Heavily influenced by Blade Runner and its design, all of the films that have sat smitten with the 80’s sci-fi classic prior to Alita have caused it to falter before many will even give it a chance
Finding and audience can be tough. Finding an audience when the audience wants original work rather than another dystopian futuristic sci-fi flick with a cold-hard gimmick can be even tougher. Finding an audience when you are effectively the recently outed love child of James Cameron, pushed aside by his adoration for your blue tinged brethren, can be impossibly tough, and Alita: Battle Angel deserves credit for even making it to the big screen. Yet, once it’s story starts to flow, Alita brandishes such a wonderful personality and a majestic integrity falling for the young cyborg is simply inevitable.

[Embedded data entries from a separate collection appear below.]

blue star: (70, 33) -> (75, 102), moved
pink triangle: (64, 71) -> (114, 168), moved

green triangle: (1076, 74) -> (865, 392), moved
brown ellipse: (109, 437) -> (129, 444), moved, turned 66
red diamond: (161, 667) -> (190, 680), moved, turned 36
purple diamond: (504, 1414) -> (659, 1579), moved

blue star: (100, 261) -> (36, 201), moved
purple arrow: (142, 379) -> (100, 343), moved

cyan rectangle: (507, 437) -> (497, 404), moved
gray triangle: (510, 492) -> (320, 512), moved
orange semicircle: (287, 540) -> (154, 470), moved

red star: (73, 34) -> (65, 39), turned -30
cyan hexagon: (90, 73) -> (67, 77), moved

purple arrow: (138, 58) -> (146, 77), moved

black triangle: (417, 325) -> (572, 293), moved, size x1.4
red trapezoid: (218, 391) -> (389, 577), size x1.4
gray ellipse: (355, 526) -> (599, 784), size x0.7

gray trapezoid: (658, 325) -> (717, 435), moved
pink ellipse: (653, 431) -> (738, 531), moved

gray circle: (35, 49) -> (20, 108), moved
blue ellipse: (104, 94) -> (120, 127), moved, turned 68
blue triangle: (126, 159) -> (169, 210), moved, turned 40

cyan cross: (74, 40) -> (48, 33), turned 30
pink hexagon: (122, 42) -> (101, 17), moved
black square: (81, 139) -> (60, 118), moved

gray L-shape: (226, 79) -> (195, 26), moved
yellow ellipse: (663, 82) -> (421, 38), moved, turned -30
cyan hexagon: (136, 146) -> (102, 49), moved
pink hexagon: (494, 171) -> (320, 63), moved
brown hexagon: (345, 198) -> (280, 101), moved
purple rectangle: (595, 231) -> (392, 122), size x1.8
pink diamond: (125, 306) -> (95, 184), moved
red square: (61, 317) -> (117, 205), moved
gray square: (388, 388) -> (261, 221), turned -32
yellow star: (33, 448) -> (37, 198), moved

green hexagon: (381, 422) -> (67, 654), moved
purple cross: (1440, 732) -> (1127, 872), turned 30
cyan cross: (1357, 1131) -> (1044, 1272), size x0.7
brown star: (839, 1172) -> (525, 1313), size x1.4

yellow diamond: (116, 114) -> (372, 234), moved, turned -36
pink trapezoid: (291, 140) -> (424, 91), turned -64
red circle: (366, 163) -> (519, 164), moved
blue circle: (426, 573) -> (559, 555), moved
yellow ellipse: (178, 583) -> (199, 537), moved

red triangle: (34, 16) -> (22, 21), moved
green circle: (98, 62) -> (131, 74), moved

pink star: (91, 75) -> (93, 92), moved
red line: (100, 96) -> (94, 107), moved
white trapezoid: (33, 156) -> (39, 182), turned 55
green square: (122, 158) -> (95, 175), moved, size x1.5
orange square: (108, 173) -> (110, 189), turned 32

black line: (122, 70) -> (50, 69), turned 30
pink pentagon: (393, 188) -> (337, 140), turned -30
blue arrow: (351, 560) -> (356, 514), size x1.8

Discovering the remains of a cyborg being in Iron City’s junkyard, Dr. Dyson Ido (Christoph Waltz) takes the brain back to his laboratory where he fixes and upgrades local residents. After repairing the head and planting it onto a fresh body, Alita (Rosa Salazar) is born, giving new life to a lost creature. However, Alita’s former life may be forgotten, but her abilities aren’t, slowly revealing themselves to Alita and those around her with immense impact.
Formed from the original Japanese manga Battle Angel Alita, this a film with huge respect for itself, and a love of all-out film making. Rarely do blockbusters take the time and care to produce something as emotional, affecting, pulsating and outright exciting as Alita. Director Robert Rodriguez has taken Cameron’s initial vision and transferred it into a fully fledged action film with endless excitement. The creation of the character Alita has been visualised remarkably, bringing such a sense of wonder to the cyborg with the huge spherical eyes. Her beautiful traits of naivety and love are plastered all over her face, and rarely do film’s so reliant on CGI manage to create such empathy with their themes and their characters.
Yet that doesn’t stop the film from bustling with action and technical prowess as its insistence on steady camerawork but outrageous choreography goes a long way to earning respect and plaudits. Alita rarely falls into the traps modern blockbusters blindly walk across, giving itself an identity and a purpose.
And this visual masterclass is the feature’s main marvel, with the story lacking in major plot points or consistent pacing. The love for Motorball (the sport of choice in Iron City) is perhaps overdone, and too many side-stories blur the true purpose of Alita’s existence. Yet the positives absolutely outweigh the negatives, even when it does come down to the story. The Motorball sections are exhilarating, however pointless they may actually be.
More than for any other reason however, Alita will suffer from those that have come before. Heavily influenced by Blade Runner and its design, all of the films that have sat smitten with the 80’s sci-fi classic prior to Alita have caused it to falter before many will even give it a chance. The story needed to wait this long for CGI to catch up to the appropriate standard, but it’s missed its slot as a blockbuster dystopian leader. Alita: Battle Angel is the dystopian sci-fi film the world needs, but it’s also the one it deserves. It’s just a shame that it’s theming has been done so many times before, because first impressions will resemble stale bread, however fresh it actually is on the inside.